Jessie J’s tour should have taken place in March but was postponed because her second album wasn’t finished. “I am honestly truly sorry,” she told fans at the time, displaying the same maximalist approach to contrition as she does to singing.
Since then not much has gone right. She left her role as a judge in the UK television talent show The Voice having irritated many viewers for inveterate attention-seeking. Her album Alive finally came out but has sold poorly, falling far short of 2011’s multi-platinum Who You Are. Her US record label hasn’t yet released the follow-up, ordering her to record more songs. Chastening times for Jessie J.

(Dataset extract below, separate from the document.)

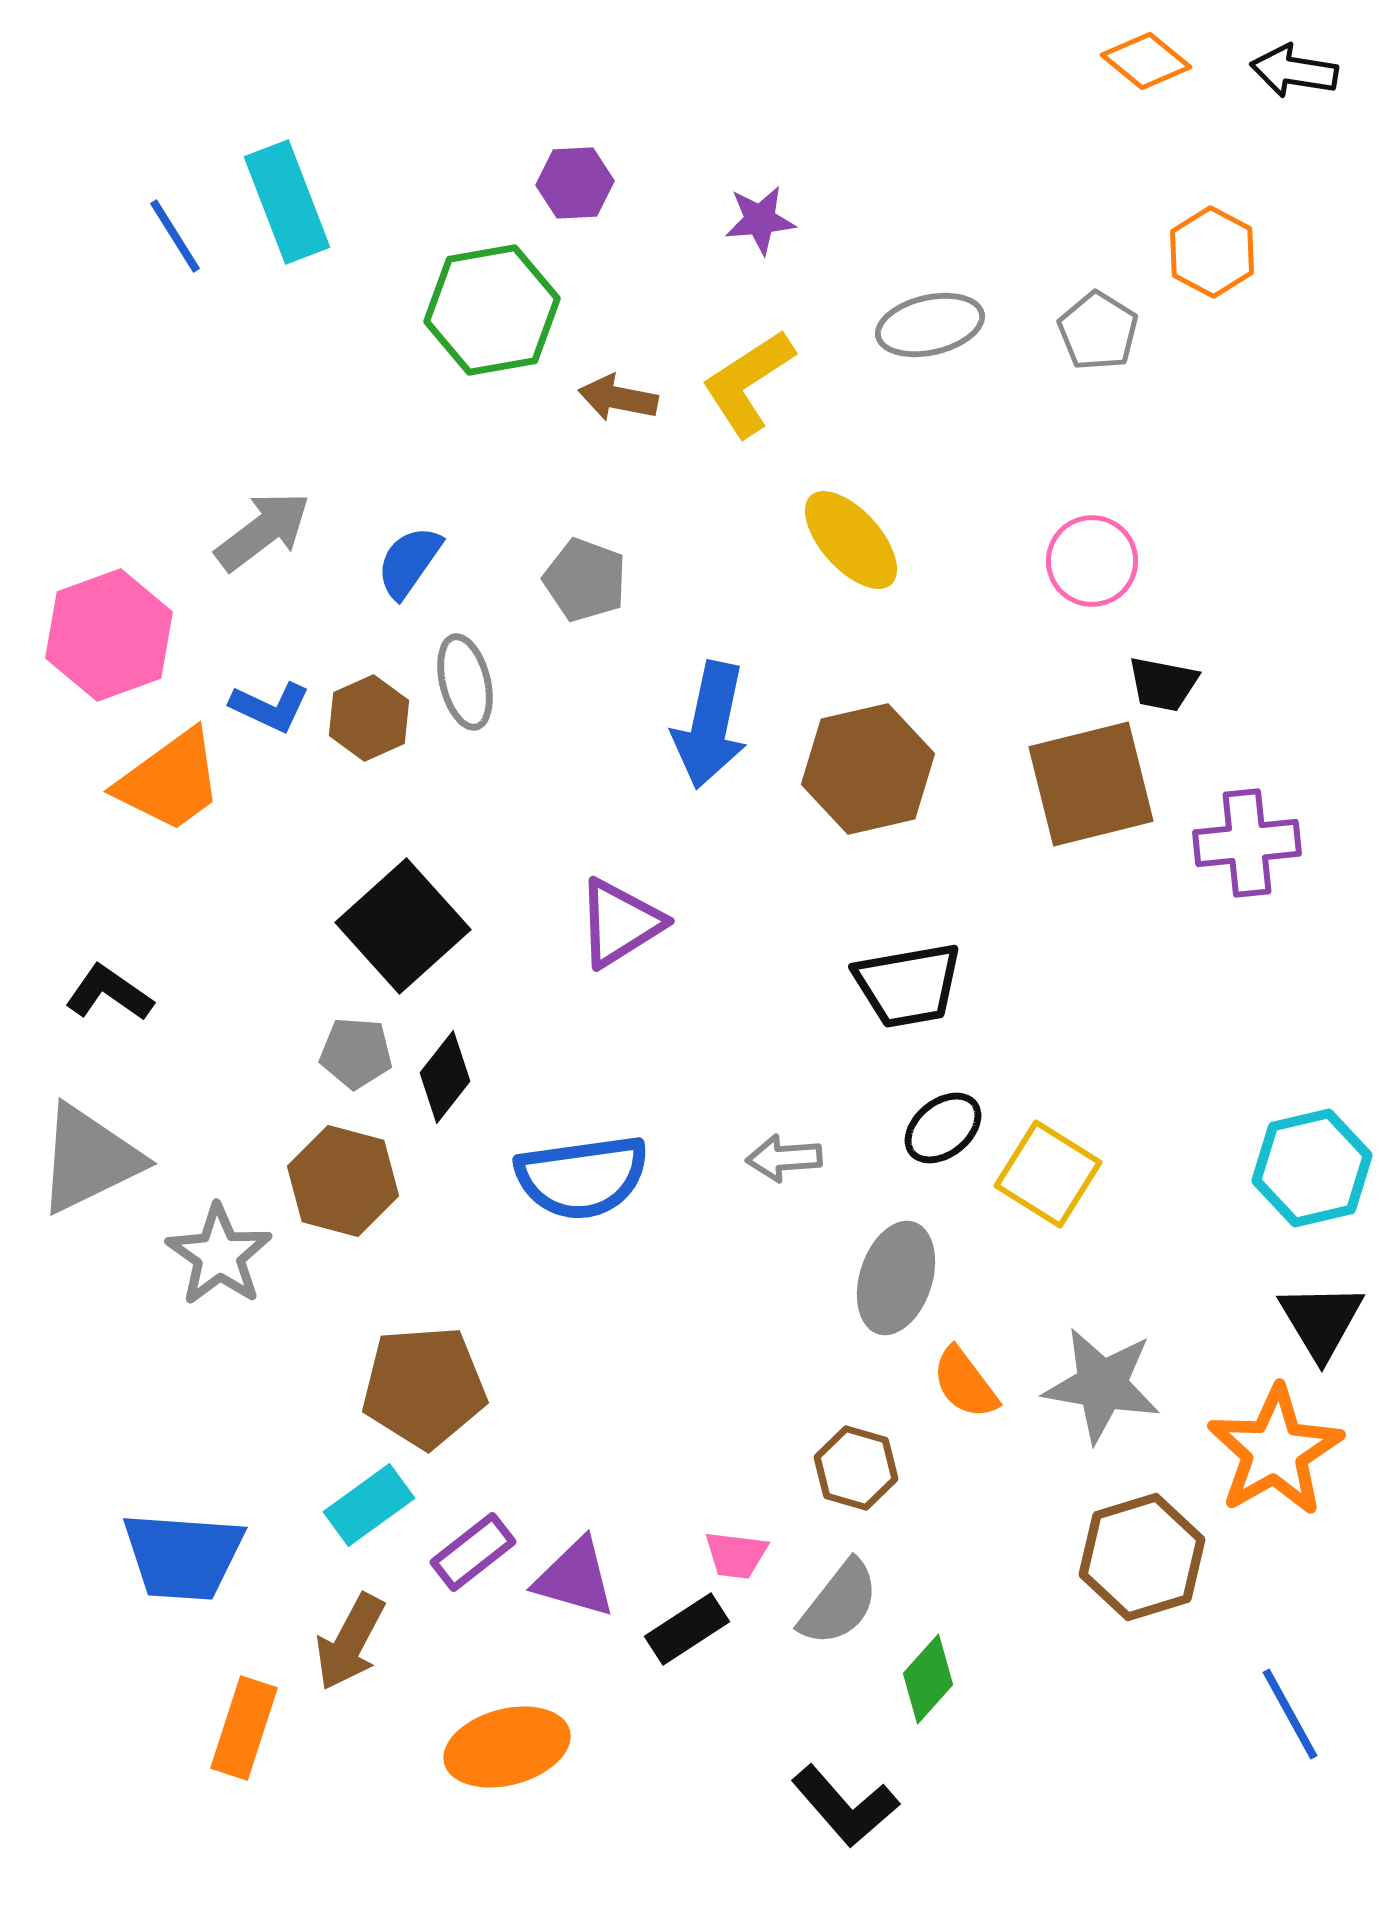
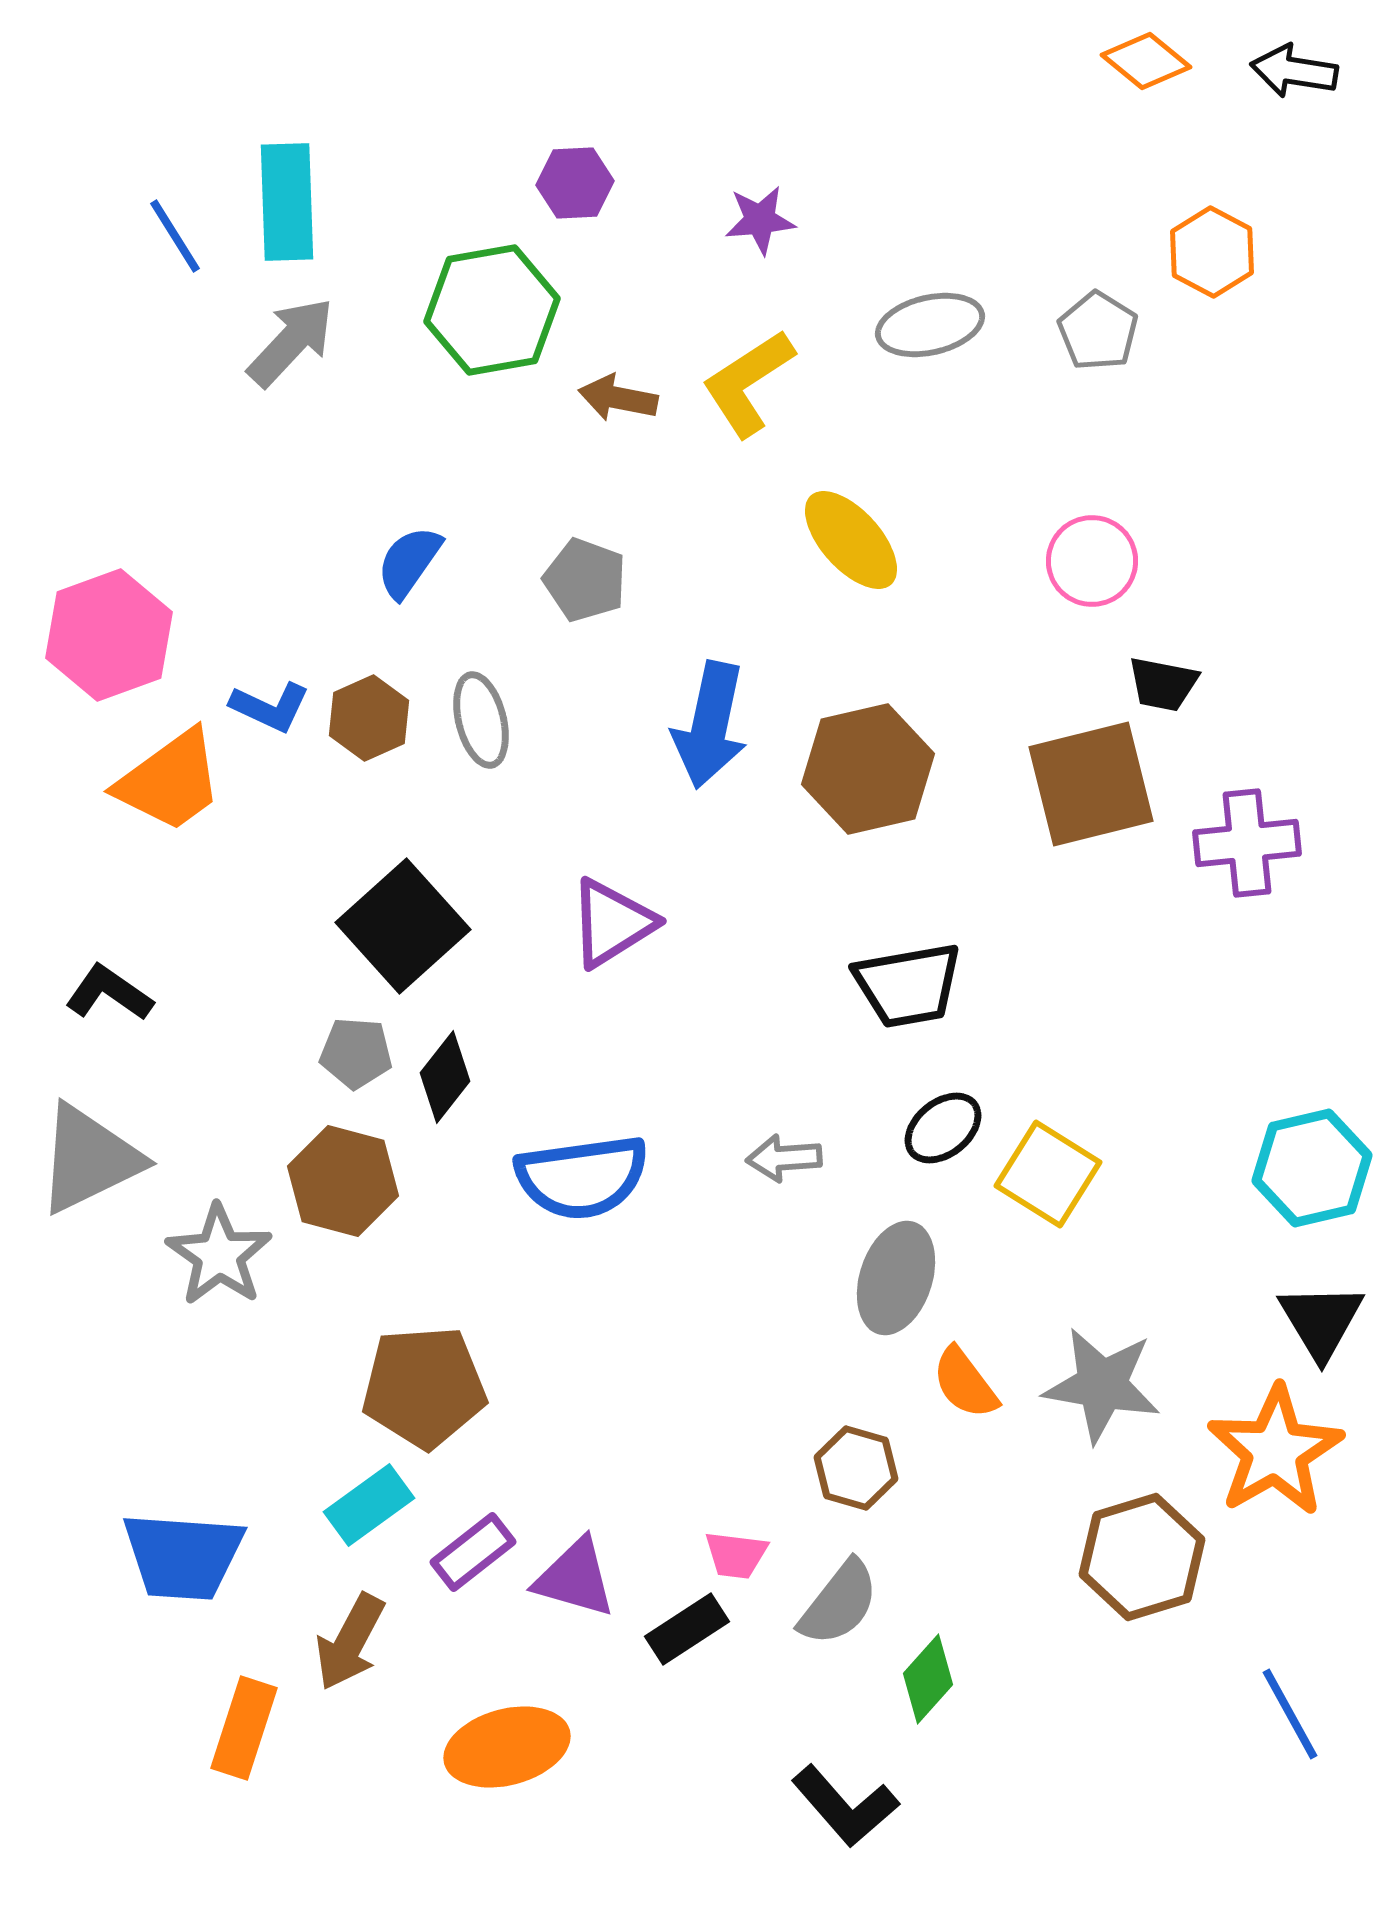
cyan rectangle at (287, 202): rotated 19 degrees clockwise
gray arrow at (263, 531): moved 28 px right, 189 px up; rotated 10 degrees counterclockwise
gray ellipse at (465, 682): moved 16 px right, 38 px down
purple triangle at (620, 923): moved 8 px left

The first of two shows at the O2 Arena sought to re-emphasise her status as an A-list pop star (in the UK at least). There was a glitch at the beginning when the curtain was removed prematurely, revealing a dark and lifeless stage, but otherwise it was a slick exercise in arena-pop stagecraft. The lighting was especially good: beams of light cross-crossed Jessie during “Who You Are”, then lifted up and roved out over the audience when the guitar solo kicked in.

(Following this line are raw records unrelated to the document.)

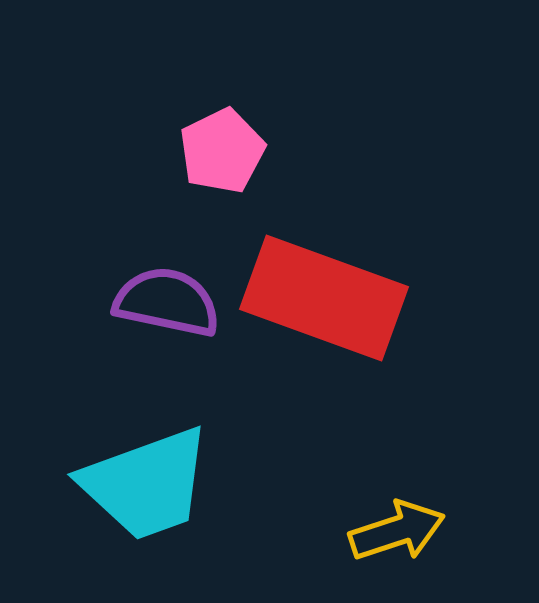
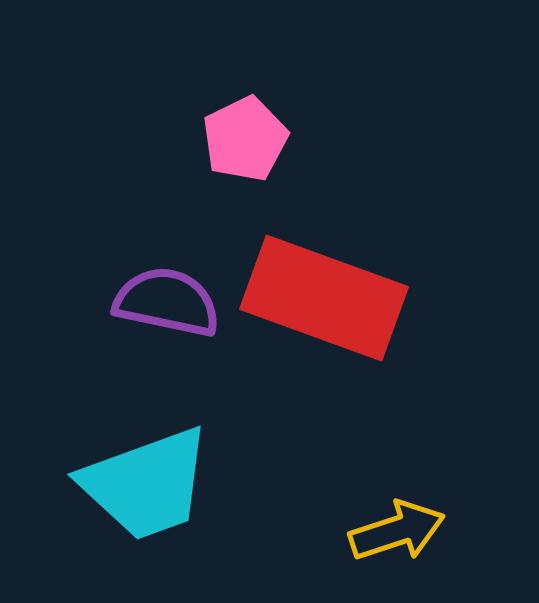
pink pentagon: moved 23 px right, 12 px up
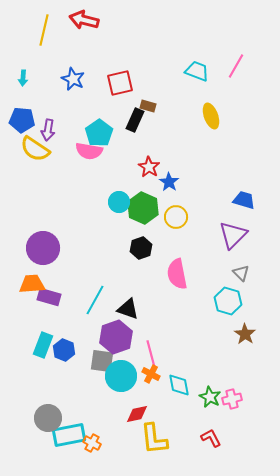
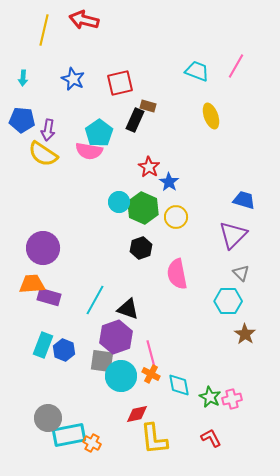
yellow semicircle at (35, 149): moved 8 px right, 5 px down
cyan hexagon at (228, 301): rotated 16 degrees counterclockwise
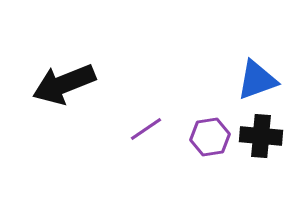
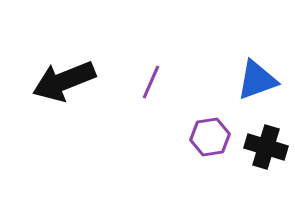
black arrow: moved 3 px up
purple line: moved 5 px right, 47 px up; rotated 32 degrees counterclockwise
black cross: moved 5 px right, 11 px down; rotated 12 degrees clockwise
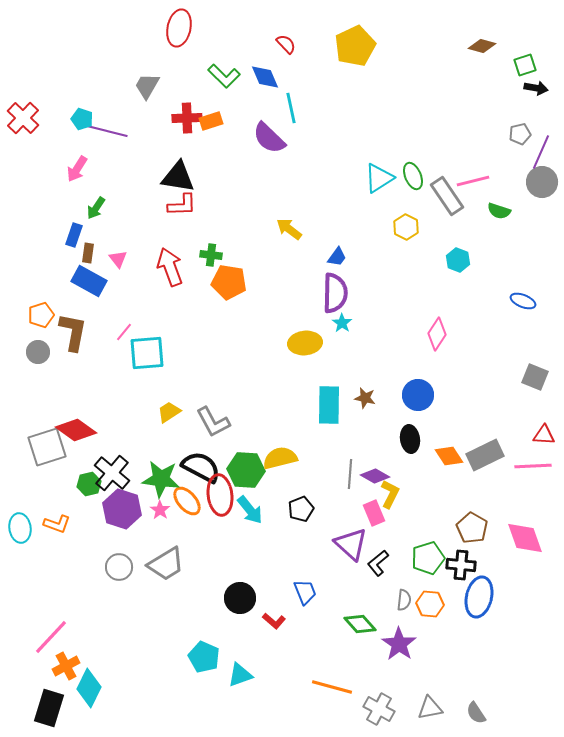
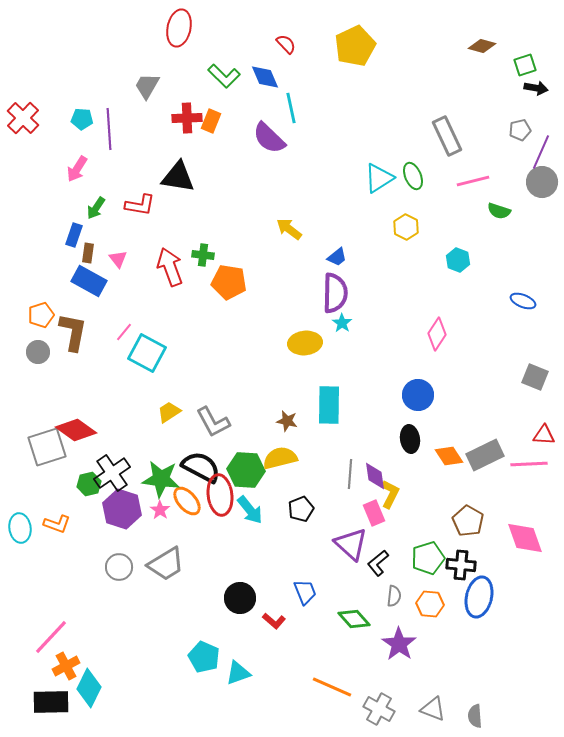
cyan pentagon at (82, 119): rotated 15 degrees counterclockwise
orange rectangle at (211, 121): rotated 50 degrees counterclockwise
purple line at (107, 131): moved 2 px right, 2 px up; rotated 72 degrees clockwise
gray pentagon at (520, 134): moved 4 px up
gray rectangle at (447, 196): moved 60 px up; rotated 9 degrees clockwise
red L-shape at (182, 205): moved 42 px left; rotated 12 degrees clockwise
green cross at (211, 255): moved 8 px left
blue trapezoid at (337, 257): rotated 15 degrees clockwise
cyan square at (147, 353): rotated 33 degrees clockwise
brown star at (365, 398): moved 78 px left, 23 px down
pink line at (533, 466): moved 4 px left, 2 px up
black cross at (112, 473): rotated 15 degrees clockwise
purple diamond at (375, 476): rotated 52 degrees clockwise
brown pentagon at (472, 528): moved 4 px left, 7 px up
gray semicircle at (404, 600): moved 10 px left, 4 px up
green diamond at (360, 624): moved 6 px left, 5 px up
cyan triangle at (240, 675): moved 2 px left, 2 px up
orange line at (332, 687): rotated 9 degrees clockwise
black rectangle at (49, 708): moved 2 px right, 6 px up; rotated 72 degrees clockwise
gray triangle at (430, 708): moved 3 px right, 1 px down; rotated 32 degrees clockwise
gray semicircle at (476, 713): moved 1 px left, 3 px down; rotated 30 degrees clockwise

But there was a problem. The Londoner, real name Jessie Cornish, has taken a wrong turn on Alive. She has put her Serious Face on. Tonight’s set was interspersed with pre-recorded segments in which she intoned risible advice (“Be you, do you and love you”) like a randomised Madonna. In between she sang about “never running from my mistakes” and knowing “how it feels to cry in the middle of the night” without ever specifying why. Songs began with rudimentary acoustic guitar chords before lumbering aloft jumbo jet-style with hammering drums and overwrought singing. Clichéd sentiments were broadcast at maximum amplification.

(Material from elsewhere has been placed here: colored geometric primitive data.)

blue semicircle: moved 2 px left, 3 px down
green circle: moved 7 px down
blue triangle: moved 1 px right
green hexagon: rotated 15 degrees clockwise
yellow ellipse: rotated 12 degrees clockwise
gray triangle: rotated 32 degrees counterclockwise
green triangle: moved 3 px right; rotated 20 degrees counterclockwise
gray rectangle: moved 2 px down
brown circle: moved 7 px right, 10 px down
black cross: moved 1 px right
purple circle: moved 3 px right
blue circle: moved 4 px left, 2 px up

If there’s anywhere you can get away with turning the word “domino” into a 10-syllable rollercoaster then the O2 Arena is it. But Jessie struggled to change register. The 1990s R&B pastiche “Daydreamin’” wanted the honeyed style of Mariah Carey, not the wind-tunnel treatment it received. Her signature hit “Price Tag” at the end was a reminder of the sort of songs she should have aimed for on her new album – upbeat, urban, super-catchy – but a shrill, guitar-heavy rendition emphasised her failure to repeat the trick.